CityGuessr: City-Level Video Geo-Localization on a Global Scale

European Conference on Computer Vision(ECCV) 2024

1Center for Research in Computer Vision, University of Central Florida, USA, 2Mehta Family School of DS & AI, Indian Institute of Technology Roorkee, India

Abstract

Video geolocalization is a crucial problem in current times. Given just a video, ascertaining where it was captured from can have a plethora of advantages. The problem of worldwide geolocalization has been tackled before, but only using the image modality. Its video counterpart remains relatively unexplored. Meanwhile, video geolocalization has also garnered some attention in the recent past, but the existing methods are all restricted to specific regions. This motivates us to explore the problem of video geolocalization at a global scale. Hence, we propose a novel problem of worldwide video geolocalization with the objective of hierarchically predicting the correct city, state/province, country, and continent, given a video. However, no large scale video datasets that have extensive worldwide coverage exist, to train models for solving this problem. To this end, we introduce a new dataset, "CityGuessr68k" comprising of 68,269 videos from 166 cities all over the world. We also propose a novel baseline approach to this problem, by designing a transformer-based architecture comprising of an elegant "Self-Cross Attention" module for incorporating scenes as well as a "TextLabel Alignment" strategy for distilling knowledge from textlabels in feature space. To further enhance our location prediction, we also utilize soft-scene labels. Finally we demonstrate the performance of our method on our new dataset as well as Mapillary(MSLS).

CityGuessr68k Dataset

The CityGuessr68k dataset consists of 68,269 first-person driving and walking videos from 166 cities, 157 states/provinces, 91 countries and 6 continents. Each video is annotated with hierarchical location labels in the form of its continent, country, state/province, city. As we see in the figure below, CityGuessr68k has a good geographical coverage. Along with that, frequency distribution among classes is also relatively even. Each video is divided into frames of resolution 1280x720, which is higher than the only other worldwide image sequence dataset, Mapillary(MSLS) and all videos are approximately same in length. Our dataset is approximately 5x larger than Mapillary(MSLS) and spread across more cities around the world.

Method Overview

VideoMAE encoder outputs feature embeddings of the input video. The embeddings are then passed into 4 classifiers pertaining to 4 hierarchies. Their predictions are used for computing Geolocalization loss. Simultaneously prediction vectors are input into the Self-Cross Attention module, where vectors of all 4 hierarchies are concatenated and are attended to, by themselves and by each other to generate an intermediate attended vector(PV'). In the attention weights(w), the single colored weights along the diagonal refer to self attention weights, while the gradient double colored weights are the cross attention weights between vectors of those two different hierarchies. PV' is passed simultaneously through FFNs to generate vector PV's for Scene loss computation, and to the TextLabel Alignment module. There, it is passed through FFNt to generate vector PV't. PV't is used for TextLabel Alignment with feature embeddings Ft generated by the pretrained text-encoder from the label names of all 4 hierarchies.

Results

The first table shows the impact of our 2 proposed modules. Addition of Self-Cross Attention module certainly helps the model to train better and gives better validation performance. We also showcase our results on two variations of scene labels, one obtained by majority voting and other with soft labels. Comparing their performance, we see that soft labels are more helpful in model training. Table also shows that incorporation of the TextLabel Alignment strategy enhances the features of the model, thus giving a better performance. We showcase our results on two variations, text embeddings from city labels, and from mean of features from all hierarchy labels. Comparing their performance, we see that using all hierarchies helps the model train better as hypothesized.

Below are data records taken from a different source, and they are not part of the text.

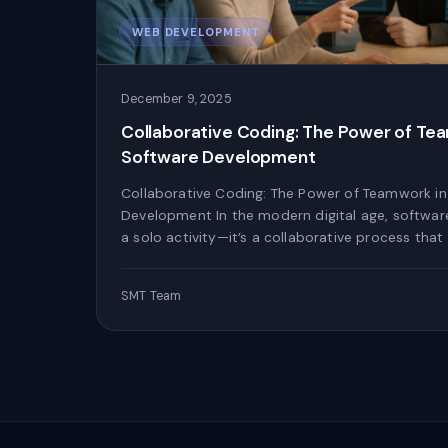
WEB DEVELOPMENT
December 9, 2025
Collaborative Coding: The Power of Te
Software Development
Collaborative Coding: The Power of Teamwork i
Development In the modern digital age, softwar
a solo activity—it’s a collaborative process that
SMT Team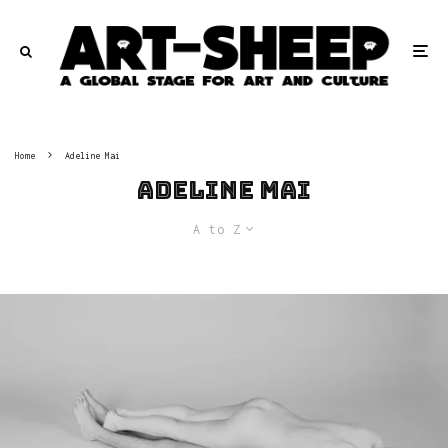
Home
Adeline Mai
Adeline Mai
A to Z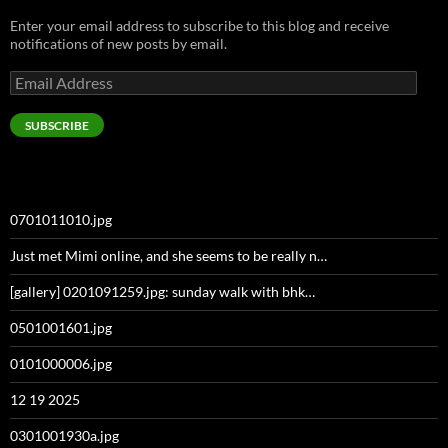
Enter your email address to subscribe to this blog and receive
notifications of new posts by email.
Email
Address
SUBSCRIBE
0701011010.jpg
Just met Mimi online, and she seems to be really n…
[gallery] 0201091259.jpg: sunday walk with bhk…
0501001601.jpg
0101000006.jpg
12 19 2025
0301001930a.jpg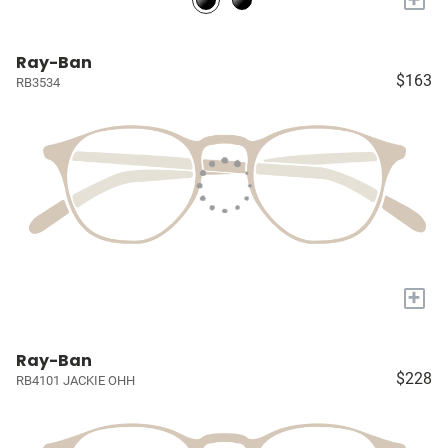
Ray-Ban
$163
RB3534
+
Ray-Ban
$228
RB4101 JACKIE OHH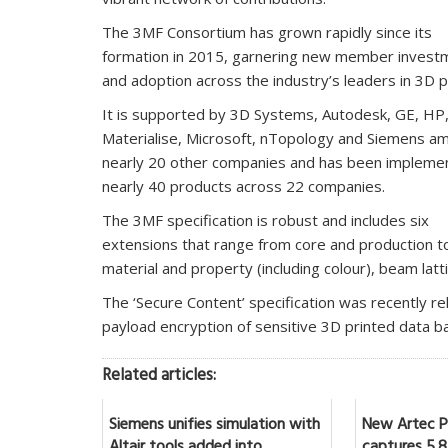
The 3MF Consortium has grown rapidly since its
formation in 2015, garnering new member invest
and adoption across the industry’s leaders in 3D pr
It is supported by 3D Systems, Autodesk, GE, HP
Materialise, Microsoft, nTopology and Siemens a
nearly 20 other companies and has been implemen
nearly 40 products across 22 companies.
The 3MF specification is robust and includes six
extensions that range from core and production to
material and property (including colour), beam latt
The ‘Secure Content’ specification was recently r
payload encryption of sensitive 3D printed data
Related articles:
Siemens unifies simulation with
New Artec Po
Altair tools added into
captures 5.8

As no worldwide video geolocalization methods exist, we compare our model to the baselines with TimesFormer and VideoMAE encoders, along with the relevant state-of-the-art image geolocalization methods. For image models, we use a random frame from the video for geolocalization. Hierarchy classifiers are included for all models, and everything else is kept the same. The next table shows the results of our model on our dataset. Our model is able to achieve a 69.6% top1 accuracy on City prediction, i.e., the most fine-grained hierarchy. Our model showcases an improvement of ∼ 6% highlighting the significance of our modules. Our model also shows an improvement in the coarser hierarchies with an ∼ 6% jump in state/province prediction, an ∼ 5% improvement in country and a ∼ 4% in continent prediction.